Gongcheonpo Sikdang Seogwipo: Mulhoe Segar di Jalur Olle 5
Saat menyusuri rute ke-5 Jalur Olle (jalur pendakian di Jeju), tidak banyak tempat makan yang bagus. Karena kita harus berjalan sampai ke Pelabuhan Wimi untuk menemukan tempat makan, waktu makan siang bisa jadi serba salah. Nah, Gongcheonpo Sikdang adalah hampir satu-satunya pilihan untuk makan siang di sini. Tapi sebagai sebuah alternatif, tempat ini sangatlah bagus. Harganya memang lumayan, tapi kalau melihat bahan-bahannya, menurutku ini termasuk murah. Kita tidak selalu bisa memesan semua yang ada di menu, karena beberapa hidangan terbatas tergantung musimnya.
Aku memesan jeonbok mulhoe (sup makanan laut mentah dingin dengan abalon). Aku pikir yang segar pasti lebih enak daripada yang beku, jadi aku pilih abalon. Hanchi mulhoe (sup cumi-cumi dingin) adalah menu musiman, jadi cumi segar sudah tidak ada lagi di menu saat ini.


Saat makan abalon bakar di restoran yang bagus, teksturnya kenyal dan lembut, tapi saat dimakan mentah sebagai hoe (sashimi), teksturnya ternyata cukup keras. Di bagian bawah mangkuk ada mentimun, lobak, dan minari (peterseli air), jadi sebaiknya diaduk rata dulu sebelum dinikmati. Orang Seoul sepertiku mungkin akan merasa kuahnya sangat asing, karena di Jeju, ke mana pun kita pergi, mereka lebih sering menggunakan doenjang (pasta kedelai) daripada gochujang (pasta cabai) untuk bumbu. Doenjang-nya tidak sepekat di Seoul, melainkan sangat ringan sampai terasa agak hambar. Karena itu, rasanya segar tapi tidak pedas dan gurih, enak sekali untuk diseruput langsung. Tapi karena aku harus makan nasi dengan kuahnya, aku tidak bisa mengangkat mangkuknya dan meminumnya begitu saja.
Menikmati abalon yang renyah di dalam kuah berbahan dasar doenjang yang segar bersama nasi hangat, lalu melengkapi rasa asin yang kurang dengan eomuk (kue ikan) dan ikan teri. Seharusnya aku minta mentimunnya dipisah sejak awal, tapi aku lupa, jadi mentimun yang tidak kusukai tersisa banyak. Meski begitu, aku merasa kenyang dan rileks. Belakangan ini aku tidak minum alkohol, tapi rasanya seperti sedang makan makanan pereda mabuk.
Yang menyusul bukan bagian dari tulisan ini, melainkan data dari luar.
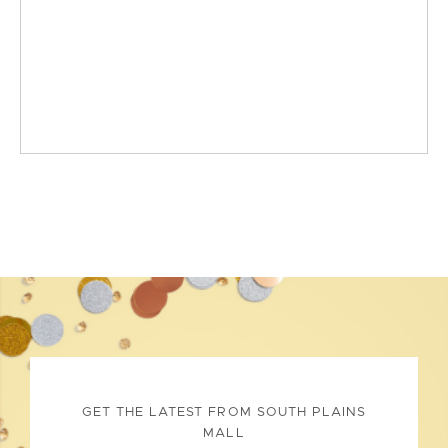
GET THE LATEST FROM SOUTH PLAINS
MALL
Setelah itu aku sering datang lagi ke sini, tapi karena ada temanku yang tidak bisa makan mulhoe, aku jadi mencoba godeungeo-gui (ikan makarel bakar) untuk pertama kalinya. Ini makarel bakar pada umumnya. Sepertinya cocok dimakan sebagai lauk pendamping mulhoe. Meja di sebelah kami sedang makan galchi-jjim (ikan layur rebus pedas) dan kelihatannya sangat lezat, jadi aku harus mencobanya lain kali.